Thursday, 21 August 2008

10 Downing Street site creates controversy with 'Benjy is a prat' prank and spoof Clarkson video

The 10 Downing Street website has been re-launched to incorporate a range of social media elements. It now aggregates the 10 Downing St Twitter, the 10 Downing Flickr profile, e-petitions and the Ask Gordon Brown / 10 Downing Street YouTube account. David Cushman and Dan Calladine have gone into more depth on the Downing Street site relaunch.

Whilst the new interactive elements of the 10 Downing Street site aim to revitalise the site, some of the new content has created controversy.

On launch, the site contained a post about No.10 aide Benjamin Wegg Prosser saying "PM backs Benjy in 'prat' row. The page also included a picture of Harry Potter who allegedly bears resemblance to Mr. Wegg Prosser. The page has been deleted from the site but is still in Google's cache:

Screengrab from the 10 Downing Street site showing the 'PM backs Benjy in prat row' post (click for larger image)

If you enter the page address the 'PM backs Benjy in prat row' page no longer exists, however if you enter the address into Google and then click the 'cached' link beneath the result you can still see it:

The negative publicity has continued with widespread criticism of the latest video to be uploaded to the 10 Downing Street site. Number 10 have created a video response to the e-petition calling for Jeremy Clarkson to be Prime Minister:

The Clarkson Prime Minister film has been defended by Downing Street as a bit of fun that someone made in a 'spare half an hour' - though I think it would have taken significantly longer than half an hour to film it, edit it, upload it to YouTube and then link it back to the 10 Downing Street homepage. Either way I'm not sure this is the sort of content that should be running on the Downing Street site? Gordon Brown in Afghanistan, PM calls for Russian ceasefire, amusing video about Jeremy Clarkson, Government crackdown on youth knife crime........

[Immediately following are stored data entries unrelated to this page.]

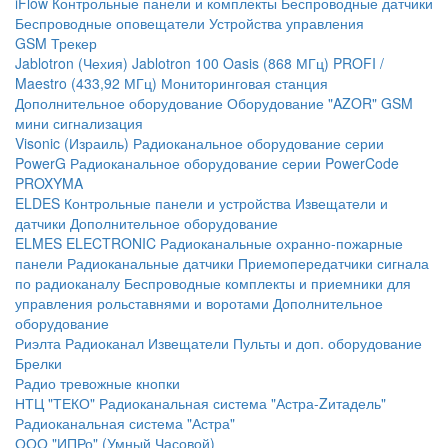
iFlow
Контрольные панели и комплекты
Беспроводные датчики
Беспроводные оповещатели
Устройства управления
GSM Трекер
Jablotron (Чехия)
Jablotron 100
Oasis (868 МГц)
PROFI /
Maestro (433,92 МГц)
Мониторинговая станция
Дополнительное оборудование
Оборудование "AZOR" GSM
мини сигнализация
Visonic (Израиль)
Радиоканальное оборудование серии
PowerG
Радиоканальное оборудование серии PowerCode
PROXYMA
ELDES
Контрольные панели и устройства
Извещатели и
датчики
Дополнительное оборудование
ELMES ELECTRONIC
Радиоканальные охранно-пожарные
панели
Радиоканальные датчики
Приемопередатчики сигнала
по радиоканалу
Беспроводные комплекты и приемники для
управления рольставнями и воротами
Дополнительное
оборудование
Риэлта Радиоканал
Извещатели
Пульты и доп. оборудование
Брелки
Радио тревожные кнопки
НТЦ "ТЕКО"
Радиоканальная система "Астра-Zитадель"
Радиоканальная система "Астра"
ООО "ИПРо" (Умный Часовой)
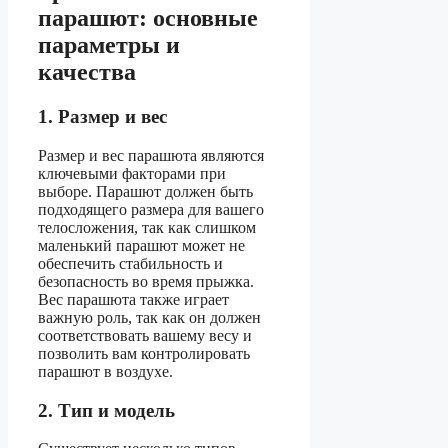
парашют: основные
параметры и
качества
1. Размер и вес
Размер и вес парашюта являются
ключевыми факторами при
выборе. Парашют должен быть
подходящего размера для вашего
телосложения, так как слишком
маленький парашют может не
обеспечить стабильность и
безопасность во время прыжка.
Вес парашюта также играет
важную роль, так как он должен
соответствовать вашему весу и
позволить вам контролировать
парашют в воздухе.
2. Тип и модель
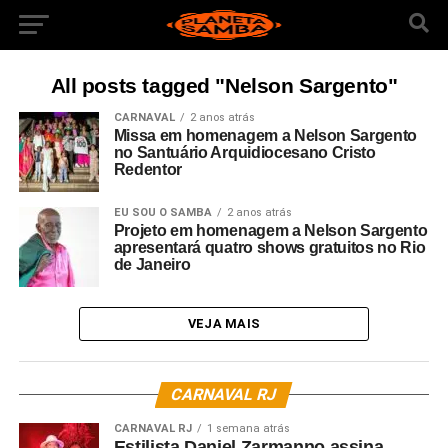
All posts tagged "Nelson Sargento"
CARNAVAL
2 anos atrás
Missa em homenagem a Nelson Sargento
no Santuário Arquidiocesano Cristo
Redentor
EU SOU O SAMBA
2 anos atrás
Projeto em homenagem a Nelson Sargento
apresentará quatro shows gratuitos no Rio
de Janeiro
VEJA MAIS
CARNAVAL RJ
CARNAVAL RJ
1 semana atrás
Estilista Daniel Zarmanno assina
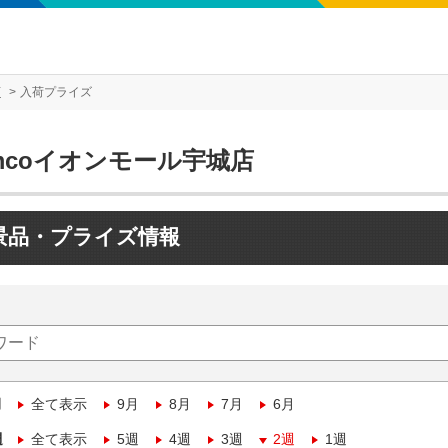
店
入荷プライズ
mcoイオンモール宇城店
景品・プライズ情報
月
全て表示
9月
8月
7月
6月
週
全て表示
5週
4週
3週
2週
1週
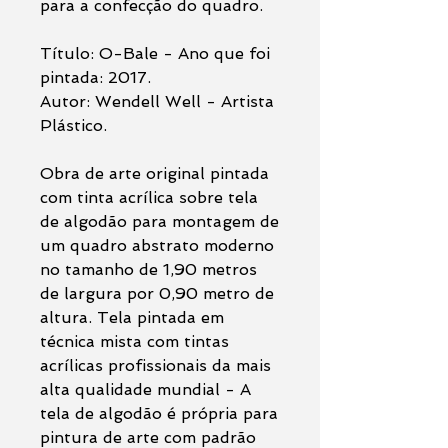
para a confecção do quadro.
Título: O-Bale - Ano que foi
pintada: 2017.
Autor: Wendell Well - Artista
Plástico.
Obra de arte original pintada
com tinta acrílica sobre tela
de algodão para montagem de
um quadro abstrato moderno
no tamanho de 1,90 metros
de largura por 0,90 metro de
altura. Tela pintada em
técnica mista com tintas
acrílicas profissionais da mais
alta qualidade mundial - A
tela de algodão é própria para
pintura de arte com padrão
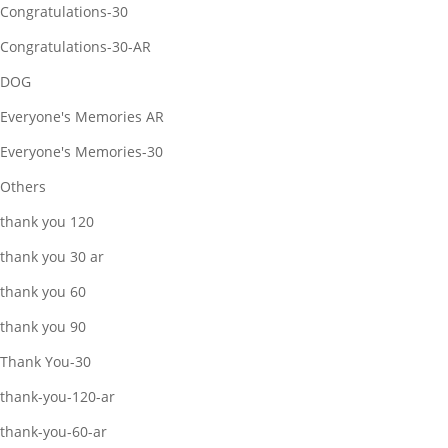
Congratulations-30
Congratulations-30-AR
DOG
Everyone's Memories AR
Everyone's Memories-30
Others
thank you 120
thank you 30 ar
thank you 60
thank you 90
Thank You-30
thank-you-120-ar
thank-you-60-ar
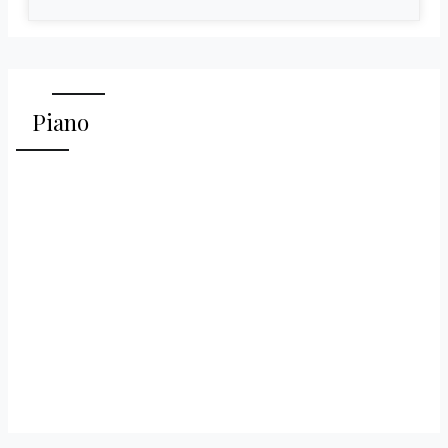
Piano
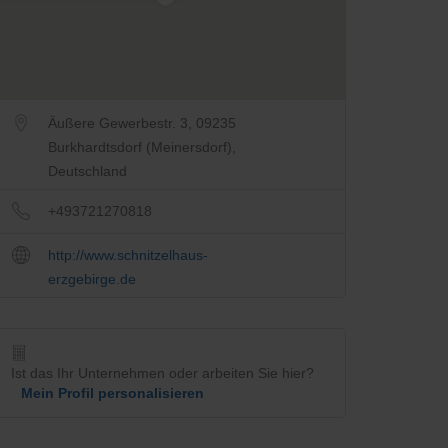
Äußere Gewerbestr. 3, 09235
Burkhardtsdorf (Meinersdorf),
Deutschland
+493721270818
http://www.schnitzelhaus-
erzgebirge.de
Ist das Ihr Unternehmen oder arbeiten Sie hier?
Mein Profil personalisieren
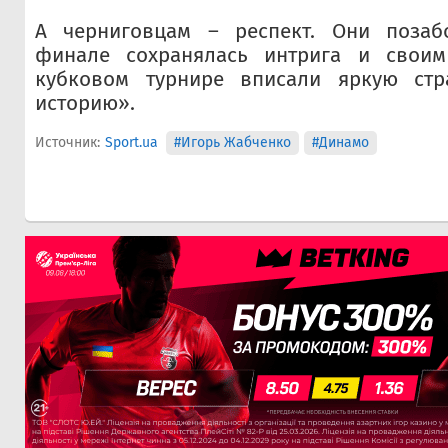
А черниговцам – респект. Они позаб
финале сохранялась интрига и своим
кубковом турнире вписали яркую стр
историю».
Источник:
Sport.ua
#Игорь Жабченко
#Динамо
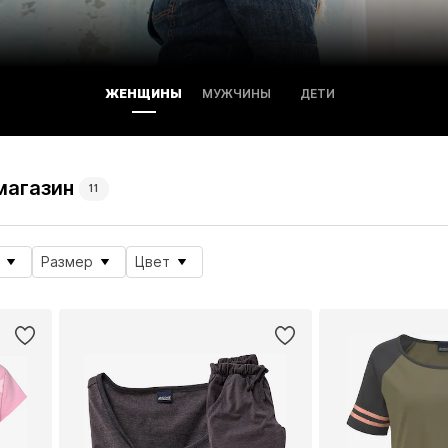
ЖЕНЩИНЫ
МУЖЧИНЫ
ДЕТИ
магазин
11
Размер
Цвет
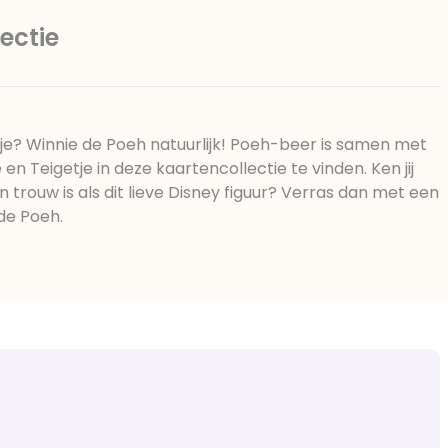
ectie
tje? Winnie de Poeh natuurlijk! Poeh-beer is samen met
e en Teigetje in deze kaartencollectie te vinden. Ken jij
n trouw is als dit lieve Disney figuur? Verras dan met een
de Poeh.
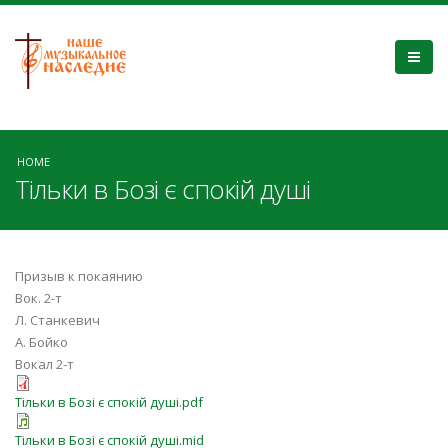
HOME
Тільки в Бозі є спокій душі
Призыв к покаянию
Вок. 2-т
Л. Станкевич
А. Бойко
Вокал 2-т
Тільки в Бозі є спокій душі.pdf
Тільки в Бозі є спокій душі.mid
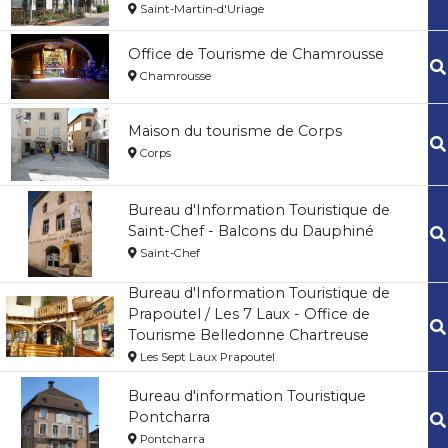
Saint-Martin-d'Uriage
Office de Tourisme de Chamrousse
Chamrousse
Maison du tourisme de Corps
Corps
Bureau d'Information Touristique de
Saint-Chef - Balcons du Dauphiné
Saint-Chef
Bureau d'Information Touristique de
Prapoutel / Les 7 Laux - Office de
Tourisme Belledonne Chartreuse
Les Sept Laux Prapoutel
Bureau d'information Touristique
Pontcharra
Pontcharra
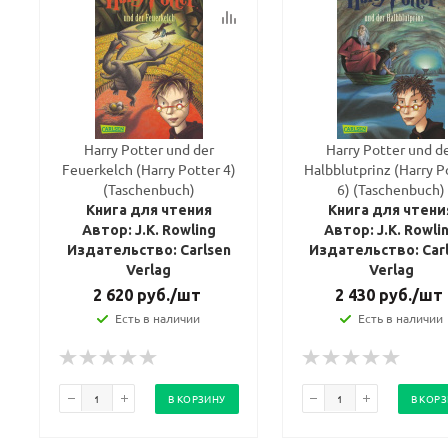
Harry Potter und der
Harry Potter und d
Feuerkelch (Harry Potter 4)
Halbblutprinz (Harry P
(Taschenbuch)
6) (Taschenbuch)
Книга для чтения
Книга для чтени
Автор: J.K. Rowling
Автор: J.K. Rowli
Издательство: Carlsen
Издательство: Car
Verlag
Verlag
2 620
руб.
/шт
2 430
руб.
/шт
Есть в наличии
Есть в наличии
В КОРЗИНУ
В КОР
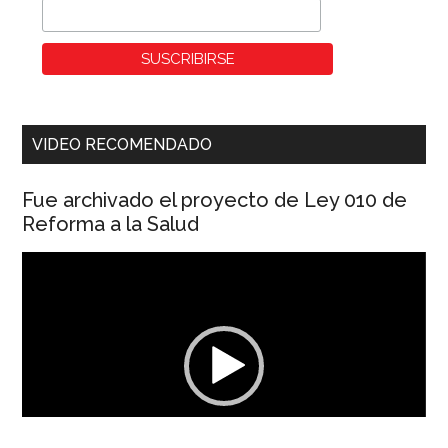
VIDEO RECOMENDADO
Fue archivado el proyecto de Ley 010 de
Reforma a la Salud
Reproductor
de
vídeo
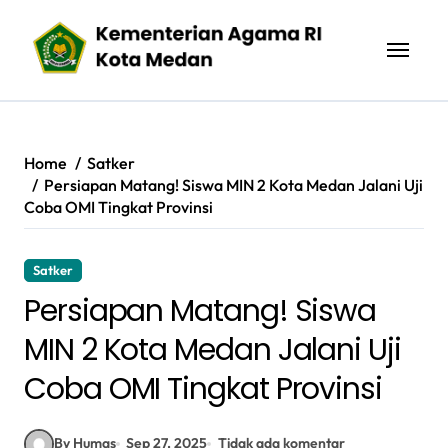
Skip
to
content
Home
Satker
Persiapan Matang! Siswa MIN 2 Kota Medan Jalani Uji
Coba OMI Tingkat Provinsi
Satker
Persiapan Matang! Siswa
MIN 2 Kota Medan Jalani Uji
Coba OMI Tingkat Provinsi
By Humas
Sep 27, 2025
Tidak ada komentar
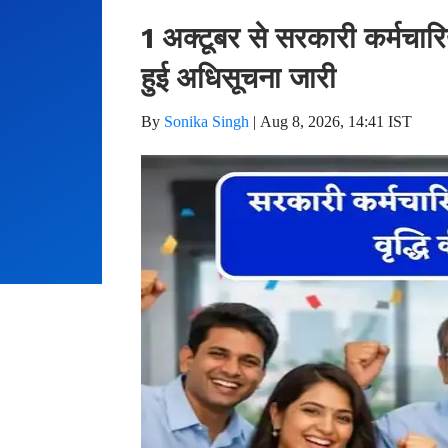
1 अक्टूबर से सरकारी कर्मचारि
हुई अधिसूचना जारी
By
Sonika Singh
|
Aug 8, 2026, 14:41 IST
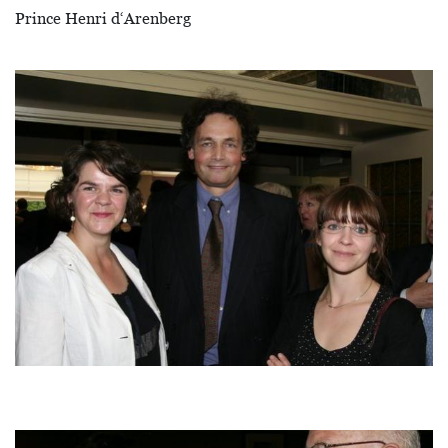
Prince Henri d‘Arenberg
Image
Image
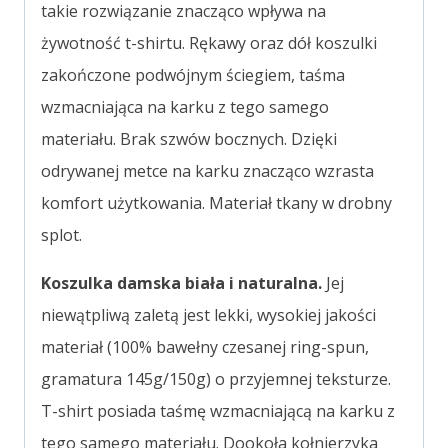
takie rozwiązanie znacząco wpływa na
żywotność t-shirtu. Rękawy oraz dół koszulki
zakończone podwójnym ściegiem, taśma
wzmacniająca na karku z tego samego
materiału. Brak szwów bocznych. Dzięki
odrywanej metce na karku znacząco wzrasta
komfort użytkowania. Materiał tkany w drobny
splot.
Koszulka damska biała i naturalna.
Jej
niewątpliwą zaletą jest lekki, wysokiej jakości
materiał (100% bawełny czesanej ring-spun,
gramatura 145g/150g) o przyjemnej teksturze.
T-shirt posiada taśmę wzmacniającą na karku z
tego samego materiału. Dookoła kołnierzyka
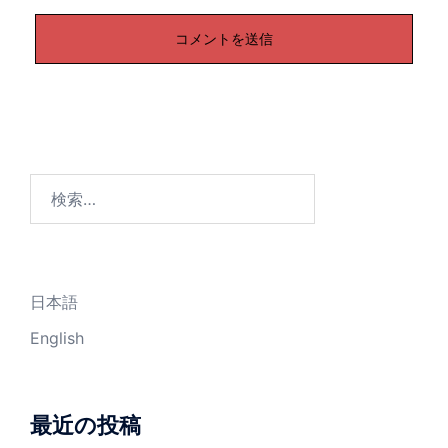
検
索:
日本語
English
最近の投稿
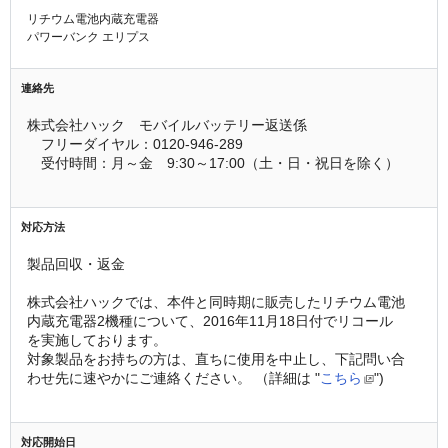
リチウム電池内蔵充電器
パワーバンク エリプス
連絡先
株式会社ハック　モバイルバッテリー返送係
　フリーダイヤル：0120-946-289
　受付時間：月～金　9:30～17:00（土・日・祝日を除く）
対応方法
製品回収・返金
株式会社ハックでは、本件と同時期に販売したリチウム電池
内蔵充電器2機種について、2016年11月18日付でリコール
を実施しております。
対象製品をお持ちの方は、直ちに使用を中止し、下記問い合
わせ先に速やかにご連絡ください。 （詳細は "
こちら
")
対応開始日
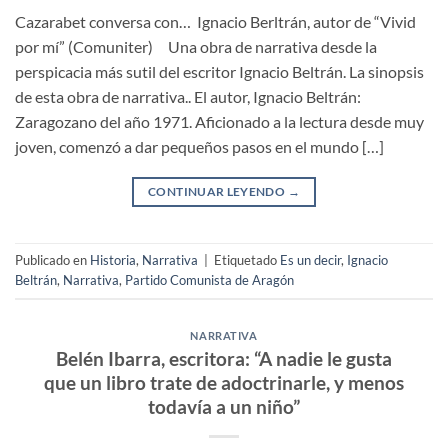
Cazarabet conversa con… Ignacio Berltrán, autor de “Vivid
por mí” (Comuniter) Una obra de narrativa desde la
perspicacia más sutil del escritor Ignacio Beltrán. La sinopsis
de esta obra de narrativa.. El autor, Ignacio Beltrán:
Zaragozano del año 1971. Aficionado a la lectura desde muy
joven, comenzó a dar pequeños pasos en el mundo […]
CONTINUAR LEYENDO
→
Publicado en
Historia
,
Narrativa
|
Etiquetado
Es un decir
,
Ignacio
Beltrán
,
Narrativa
,
Partido Comunista de Aragón
NARRATIVA
Belén Ibarra, escritora: “A nadie le gusta
que un libro trate de adoctrinarle, y menos
todavía a un niño”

I think it's great that number 10 is opening up a bit more and sharing information from behind the scenes through Twitter, Flickr and YouTube. However, whilst the 10 Downing Street site should be a powerful vehicle for Gordon Brown to engage the electorate, it won't work if the staff behind it continue to indulge in internet jolly japes - the number 10 website needs to focus on delivering unique insight and behind the scenes information from inside the workings of government.